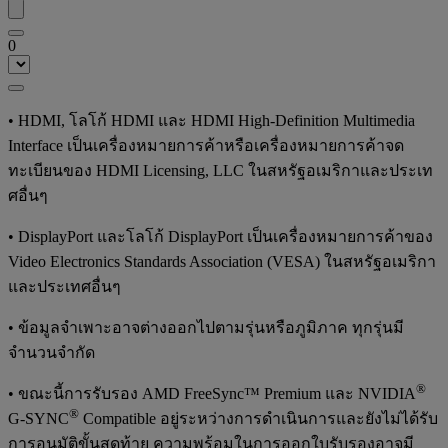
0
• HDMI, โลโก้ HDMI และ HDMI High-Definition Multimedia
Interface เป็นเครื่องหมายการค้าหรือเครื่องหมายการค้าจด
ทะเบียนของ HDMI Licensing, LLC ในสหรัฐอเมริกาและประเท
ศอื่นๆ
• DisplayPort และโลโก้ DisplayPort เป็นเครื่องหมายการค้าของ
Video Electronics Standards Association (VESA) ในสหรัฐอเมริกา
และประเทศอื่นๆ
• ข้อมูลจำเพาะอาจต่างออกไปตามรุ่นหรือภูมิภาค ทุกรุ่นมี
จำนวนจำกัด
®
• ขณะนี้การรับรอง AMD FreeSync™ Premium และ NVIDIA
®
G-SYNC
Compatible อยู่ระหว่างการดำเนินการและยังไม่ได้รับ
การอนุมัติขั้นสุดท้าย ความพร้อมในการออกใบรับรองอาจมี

++++++++++

# YOUR INSTRUCTIONS:
Write out the records above exactly as they appear, leaving out any pictures.

# SOLUTION FOR THIS PROBLEM:
0
• HDMI, โลโก้ HDMI และ HDMI High-Definition Multimedia
Interface เป็นเครื่องหมายการค้าหรือเครื่องหมายการค้าจด
ทะเบียนของ HDMI Licensing, LLC ในสหรัฐอเมริกาและประเท
ศอื่นๆ
• DisplayPort และโลโก้ DisplayPort เป็นเครื่องหมายการค้าของ
Video Electronics Standards Association (VESA) ในสหรัฐอเมริกา
และประเทศอื่นๆ
• ข้อมูลจำเพาะอาจต่างออกไปตามรุ่นหรือภูมิภาค ทุกรุ่นมี
จำนวนจำกัด
®
• ขณะนี้การรับรอง AMD FreeSync™ Premium และ NVIDIA
®
G-SYNC
Compatible อยู่ระหว่างการดำเนินการและยังไม่ได้รับ
การอนุมัติขั้นสุดท้าย ความพร้อมในการออกใบรับรองอาจมี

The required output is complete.